Dès l’année suivante, cette célébration se propagea et fut tenue dans plusieurs localités de la vallée du Saint-Laurent.
Diviser pour mieux régner
Afin de contrer cette mobilisation patriotique, les tenants de l’establishment colonial d’alors – notamment les Molson, les McGill et les Moffatt –, mirent à leur tour sur pied des sociétés nationalistes qui eurent pour effet d’exacerber les divisions sociales sur la base de l’origine nationale, de la langue et des croyances religieuses.
C’est ainsi que furent créées en 1834 et 1835 la St. Patrick's Society of Montreal (Irlandais), la St. George’s Society of Montreal (Anglais), la St. Andrew's Society of Montreal (Écossais), et la German Society of Montreal (Allemands).
Ces sociétés joignirent ensuite leurs forces sous l'égide de la Montreal Constitutional Association (MCA). Sous l’impulsion probable de cette dernière, on créera la British Riffle Corps, une organisation paramilitaire éphémère dont l’héritier, le Doric Club, fera la vie dure aux Patriotes canadiens.
En 1838, la répression militaire anglaise du mouvement des Patriotes interrompit la tenue annuelle de la Saint-Jean-Baptiste.
Affirmation nationale
Il fallut attendre jusqu’en 1842 pour que l’événement soit réanimé. On y retrouva alors les feux traditionnels et on y ajouta une procession religieuse, précurseur du défilé québécois actuel.

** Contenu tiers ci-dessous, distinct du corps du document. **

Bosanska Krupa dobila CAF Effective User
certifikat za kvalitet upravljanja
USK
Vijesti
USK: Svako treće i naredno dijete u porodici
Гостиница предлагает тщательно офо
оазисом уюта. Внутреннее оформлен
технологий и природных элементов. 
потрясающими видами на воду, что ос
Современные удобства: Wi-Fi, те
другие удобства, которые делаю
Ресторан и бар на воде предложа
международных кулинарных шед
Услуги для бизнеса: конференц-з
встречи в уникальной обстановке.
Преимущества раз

La coutume continua de s’ancrer dans les mœurs et, dans les années 1950, les festivités se multiplièrent dans les villes, les villages et les quartiers, prenant successivement les couleurs et l’humeur du moment.
Au cours des décennies de 1960 et 1970, la «Saint-Jean» abandonna son caractère religieux et adopta un ton politique plus revendicateur, clamant l’espoir d’un pays à venir.

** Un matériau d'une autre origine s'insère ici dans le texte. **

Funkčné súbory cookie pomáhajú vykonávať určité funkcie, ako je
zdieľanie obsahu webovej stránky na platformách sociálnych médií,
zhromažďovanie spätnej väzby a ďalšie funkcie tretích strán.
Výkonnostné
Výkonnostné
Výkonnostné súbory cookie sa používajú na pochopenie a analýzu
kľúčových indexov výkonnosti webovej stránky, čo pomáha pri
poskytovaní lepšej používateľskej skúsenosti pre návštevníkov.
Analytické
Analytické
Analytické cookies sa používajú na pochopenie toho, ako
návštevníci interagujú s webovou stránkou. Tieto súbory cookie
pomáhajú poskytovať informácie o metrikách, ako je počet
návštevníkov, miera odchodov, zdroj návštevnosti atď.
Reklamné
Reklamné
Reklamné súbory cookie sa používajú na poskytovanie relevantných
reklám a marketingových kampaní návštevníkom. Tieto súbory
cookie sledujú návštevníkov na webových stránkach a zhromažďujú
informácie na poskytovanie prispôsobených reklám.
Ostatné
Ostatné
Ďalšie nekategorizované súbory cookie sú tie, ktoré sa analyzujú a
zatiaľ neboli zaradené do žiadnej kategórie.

En 1977, René Lévesque, premier ministre québécois, la désigna à titre de Fête nationale du Québec» tout en conservant l’appellation Saint-Jean-Baptiste, toujours soulignée dans les communautés francophones ailleurs au Canada.
L’involution tranquille
Devant la perte de vitesse du rêve souverainiste dans les dernières décennies, les organisateurs de la célébration ont progressivement évacué les dimensions historiques, culturelles et identitaires de la nation québécoise et de la Francophonie d’Amérique au profit d’un contenu de surface dévitalisé.
On a alors fait muer cette fête vers une expression provinciale toujours plus timide de son unicité au profit d’une mouture «citoyenne du monde» s’appuyant cette année sur le simple fait de sa «langue aux milles accents».
À l’heure de la «wokisation» d’un nationalisme en train d’être vidé de son sens, le gratin institutionnel et artistique du Québec chargé de faire vivre l’événement semble curieusement éprouver un malaise grandissant avec le concept de «nation québécoise».
À preuve, alors qu’en 2020, le fleurdelisé brillait par son absence lors du spectacle télédiffusé de la fête nationale, on nous offre maintenant des programmations à s’y méprendre avec celles de la Francofête.
Aux prises avec une société fragmentée, meurtrie et sévèrement hypothéquée, force est d’admettre que la ferveur de notre amour de la patrie en a pris pour son rhume.
Redonner vie à notre fierté
Les racines du peuple québécois et de la Franco-Amérique sont profondes et fortes.
Nés de la rencontre d’immigrants français et des Premières Nations, nos ancêtres canadiens furent des êtres dignes, courageux et ouverts à l’Autre. Ils ont bâti un pays à leur image, dont le récit est une épopée des plus brillants exploits.
Au regard de l’histoire, la «Saint-Jean», c’est donc la célébration de notre appartenance à cette terre nordique, de notre culture unique forgée par plus de 400 hivers et des siècles d’adversité, ainsi que de l'unité rassembleuse de notre peuple aujourd’hui métissé de tous les horizons.
Face au destin à accomplir, c’est une précieuse occasion annuelle de faire le plein d’inspiration pour mieux se donner l’envie de voler de nos propres ailes.